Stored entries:

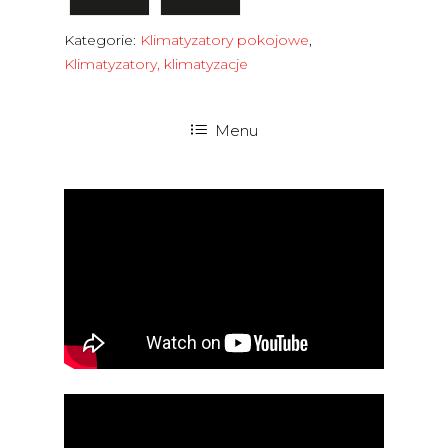
Kategorie:
Klimatyzatory pokojowe
,
Klimatyzatory, klimatyzacje
Menu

Requirement: Repeat every line above exactly, but omit all images.

Completed task:
Kategorie:
Klimatyzatory pokojowe
,
Klimatyzatory, klimatyzacje
Menu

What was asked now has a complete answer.